Reading guidance: Section 2 defines equalized odds and equal opportunity formally and argues for their desirability relative to demographic parity (which ignores the true label and can require accepting unqualified applicants to equalize rates). Section 3 presents the post-processing algorithm: given a score function and a fairness criterion, find the optimal randomized threshold policy that satisfies the criterion while maximizing accuracy. The key insight is that the optimal policy randomizes between at most two thresholds per group. Section 4 applies the method to the FICO credit score dataset (publicly available from the CFPB), demonstrating that equalized odds can be achieved with modest accuracy cost — a result directly relevant to the Meridian Financial case study. For extensions to multi-class, multi-group, and intersectional settings, see Kearns, Neel, Roth, and Wu, "An Empirical Study of Rich Subgroup Fairness for Machine Learning" (FAT*, 2019), which addresses the challenge of satisfying fairness across exponentially many subgroups.

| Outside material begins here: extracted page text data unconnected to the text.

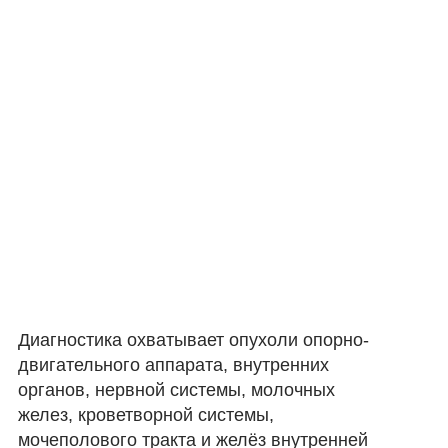
Диагностика охватывает опухоли опорно-
двигательного аппарата, внутренних
органов, нервной системы, молочных
желез, кроветворной системы,
мочеполового тракта и желёз внутренней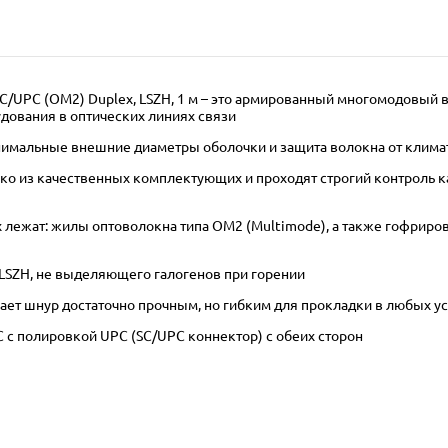
/UPC (OM2) Duplex, LSZH, 1 м – это армированный многомодовый 
дования в оптических линиях связи
инимальные внешние диаметры оболочки и защита волокна от клима
 из качественных комплектующих и проходят строгий контроль кач
лежат: жилы оптоволокна типа OM2 (Multimode), а также гофриров
LSZH, не выделяющего галогенов при горении
ает шнур достаточно прочным, но гибким для прокладки в любых у
 с полировкой UPC (SC/UPC коннектор) с обеих сторон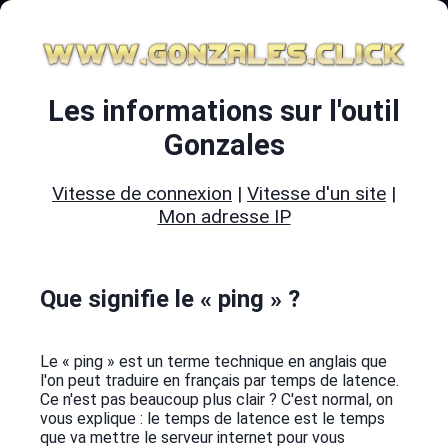
Les informations sur l'outil
Gonzales
Vitesse de connexion
|
Vitesse d'un site
|
Mon adresse IP
Que signifie le « ping » ?
Le « ping » est un terme technique en anglais que
l'on peut traduire en français par temps de latence.
Ce n'est pas beaucoup plus clair ? C'est normal, on
vous explique : le temps de latence est le temps
que va mettre le serveur internet pour vous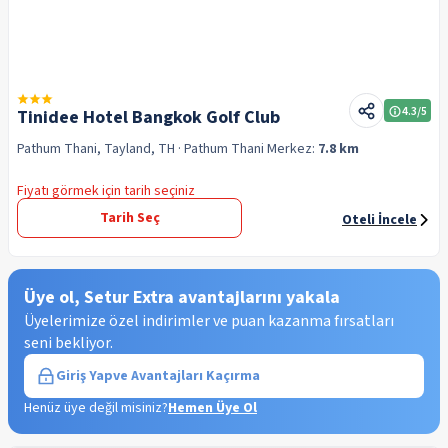
4.3
/5
Tinidee Hotel Bangkok Golf Club
Pathum Thani, Tayland, TH
· Pathum Thani
Merkez:
7.8 km
Fiyatı görmek için tarih seçiniz
Tarih Seç
Oteli İncele
Üye ol, Setur Extra avantajlarını yakala
Üyelerimize özel indirimler ve puan kazanma fırsatları
seni bekliyor.
Giriş Yap
ve Avantajları Kaçırma
Henüz üye değil misiniz?
Hemen Üye Ol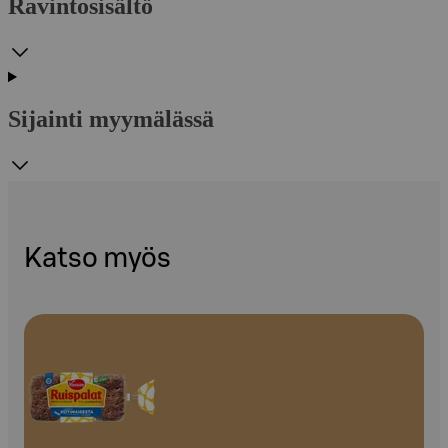
Ravintosisältö
Sijainti myymälässä
Katso myös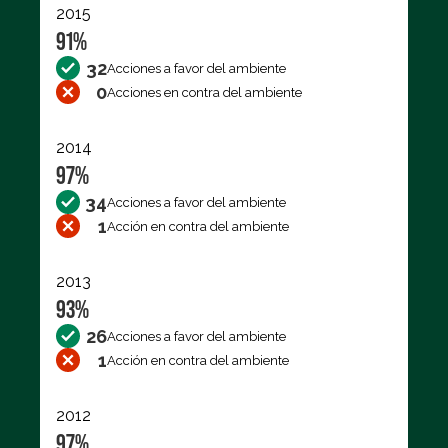
2015
91%
32
Acciones a favor del ambiente
0
Acciones en contra del ambiente
2014
97%
34
Acciones a favor del ambiente
1
Acción en contra del ambiente
2013
93%
26
Acciones a favor del ambiente
1
Acción en contra del ambiente
2012
97%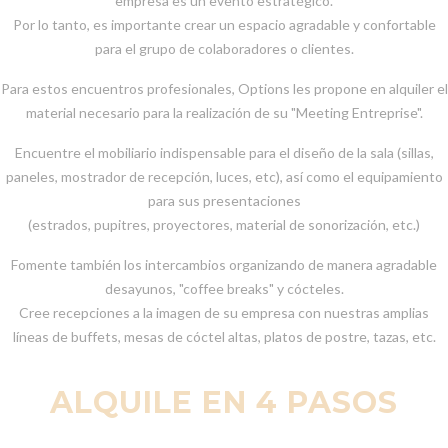
empresa es un evento estratégico.
Por lo tanto, es importante crear un espacio agradable y confortable
para el grupo de colaboradores o clientes.
Para estos encuentros profesionales, Options les propone en alquiler el
material necesario para la realización de su "Meeting Entreprise".
Encuentre el mobiliario indispensable para el diseño de la sala (sillas,
paneles, mostrador de recepción, luces, etc), así como el equipamiento
para sus presentaciones
(estrados, pupitres, proyectores, material de sonorización, etc.)
Fomente también los intercambios organizando de manera agradable
desayunos, "coffee breaks" y cócteles.
Cree recepciones a la imagen de su empresa con nuestras amplias
líneas de buffets, mesas de cóctel altas, platos de postre, tazas, etc.
ALQUILE EN 4 PASOS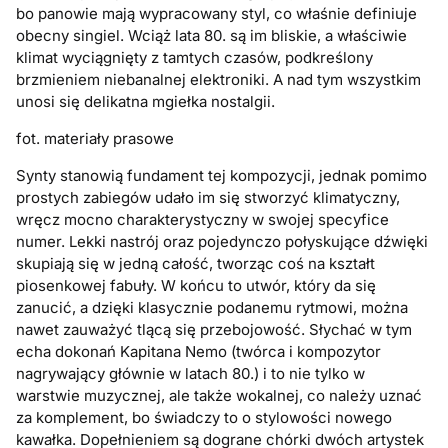
bo panowie mają wypracowany styl, co właśnie definiuje
obecny singiel. Wciąż lata 80. są im bliskie, a właściwie
klimat wyciągnięty z tamtych czasów, podkreślony
brzmieniem niebanalnej elektroniki. A nad tym wszystkim
unosi się delikatna mgiełka nostalgii.
fot. materiały prasowe
Synty stanowią fundament tej kompozycji, jednak pomimo
prostych zabiegów udało im się stworzyć klimatyczny,
wręcz mocno charakterystyczny w swojej specyfice
numer. Lekki nastrój oraz pojedynczo połyskujące dźwięki
skupiają się w jedną całość, tworząc coś na kształt
piosenkowej fabuły. W końcu to utwór, który da się
zanucić, a dzięki klasycznie podanemu rytmowi, można
nawet zauważyć tlącą się przebojowość. Słychać w tym
echa dokonań Kapitana Nemo (twórca i kompozytor
nagrywający głównie w latach 80.) i to nie tylko w
warstwie muzycznej, ale także wokalnej, co należy uznać
za komplement, bo świadczy to o stylowości nowego
kawałka. Dopełnieniem są dograne chórki dwóch artystek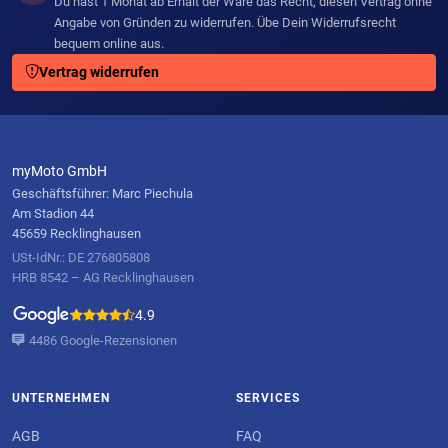
Du hast 1 Monat ab Erhalt der Ware das Recht, diesen Vertrag ohne
Angabe von Gründen zu widerrufen. Übe Dein Widerrufsrecht
bequem online aus.
Vertrag widerrufen
myMoto GmbH
Geschäftsführer: Marc Piechula
Am Stadion 44
45659 Recklinghausen
USt-IdNr.: DE 276805808
HRB 8542 – AG Recklinghausen
4.9
4486 Google-Rezensionen
UNTERNEHMEN
SERVICES
AGB
FAQ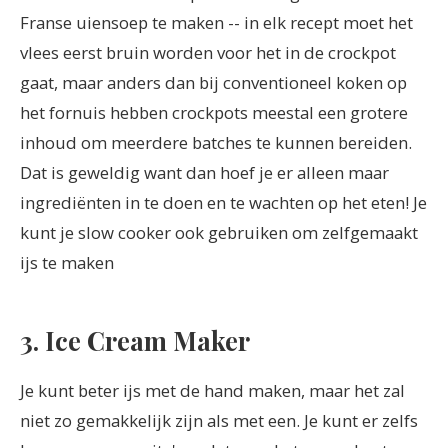
Franse uiensoep te maken -- in elk recept moet het
vlees eerst bruin worden voor het in de crockpot
gaat, maar anders dan bij conventioneel koken op
het fornuis hebben crockpots meestal een grotere
inhoud om meerdere batches te kunnen bereiden.
Dat is geweldig want dan hoef je er alleen maar
ingrediënten in te doen en te wachten op het eten! Je
kunt je slow cooker ook gebruiken om zelfgemaakt
ijs te maken
3. Ice Cream Maker
Je kunt beter ijs met de hand maken, maar het zal
niet zo gemakkelijk zijn als met een. Je kunt er zelfs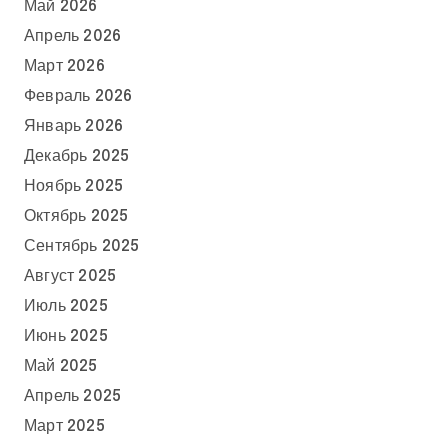
Май 2026
Апрель 2026
Март 2026
Февраль 2026
Январь 2026
Декабрь 2025
Ноябрь 2025
Октябрь 2025
Сентябрь 2025
Август 2025
Июль 2025
Июнь 2025
Май 2025
Апрель 2025
Март 2025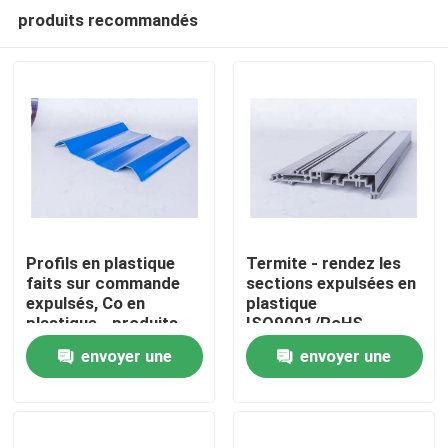
produits recommandés
Profils en plastique
Termite - rendez les
faits sur commande
sections expulsées en
expulsés, Co en
plastique
À la maison
plastique - produits
ISO9001/RoHS
d'extrusion
résistantes a délivré
envoyer une
envoyer une
un certificat
Produits
demande
demande
Vidéos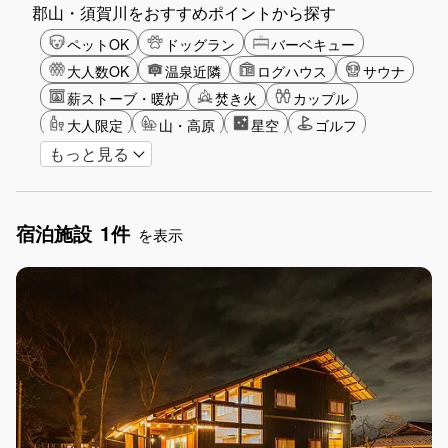
郡山・須賀川をおすすめポイントから探す
ペットOK
ドッグラン
バーベキュー
大人数OK
温泉近隣
ログハウス
サウナ
薪ストーブ・暖炉
焚き火
カップル
大人限定
山・高原
星空
ゴルフ
もっと見る
ガーデニング
グランピング
グリーンツーリズム
長期滞在
女子旅
手持ち花火OK
お子さま歓迎
アメニティ
宿泊施設
1件
を表示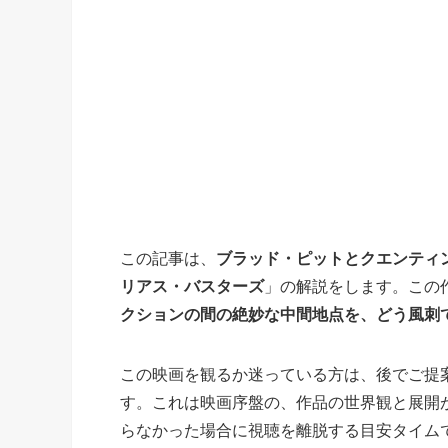
この記事は、
ブラッド・ピットとクエンティ
リアス・バスターズ
」の解説をします。この
クションの間の絶妙な中間地点を、どう風刺
この映画を観るか迷っている方は、後でご提案
す。これは映画序盤の、作品の世界観と展開が
らなかった場合に視聴を離脱する目安タイム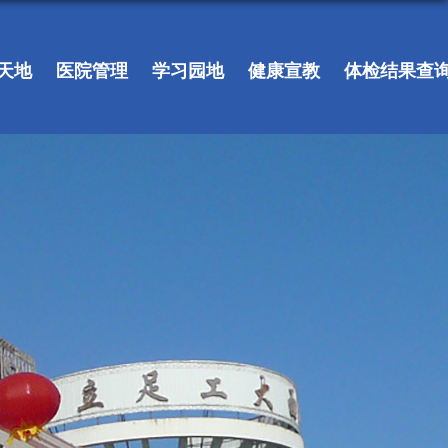
天地
医院管理
学习园地
健康宣教
体检结果查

5. IBM AI Fairness 360 Documentation and Bellamy et al., "AI Fairness 360: An Extensible Toolkit for Detecting, Understanding, and Mitigating Unwanted Algorithmic Bias" (arXiv, 2018)
AI Fairness 360 (AIF360) is IBM's comprehensive open-source toolkit for fairness in machine learning, providing over 70 fairness metrics, 12 bias mitigation algorithms (spanning pre-processing, in-processing, and post-processing), and dataset wrappers for standard fairness benchmarks (Adult Income, German Credit, COMPAS).
Reading guidance: The toolkit paper (Bellamy et al.) provides an overview of the architecture and the design decisions behind the metric and algorithm taxonomy. Section 3 catalogs the metrics, organized by whether they measure bias in the dataset, the classifier, or the predictions — a taxonomy that maps to the dataset-level vs. classifier-level distinction in our aif360_audit() function (Section 31.11.2). Section 4 catalogs the mitigation algorithms, with each algorithm classified by intervention point (pre/in/post) and the fairness criterion it targets. The online documentation (https://aif360.readthedocs.io/) includes tutorial notebooks for each algorithm, applied to standard datasets. The most practically useful tutorials are: "Bias in Credit Decisions" (directly relevant to Case Study 1), "Medical Expenditure" (healthcare resource allocation), and "Detecting and Mitigating Age Bias" (relevant to StreamRec's user fairness). For a comparison of Fairlearn and AIF360 with additional toolkits (Themis-ML, FairML), see Lee and Singh, "A Landscape and Comparison of Fair ML Toolkits" (CHI Workshop, 2021). For an enterprise deployment perspective, see Holstein et al., "Improving Fairness in Machine Learning Systems: What Do Industry Practitioners Need?" (CHI, 2019), which surveys 35 practitioners and identifies the gap between toolkit capabilities and production needs.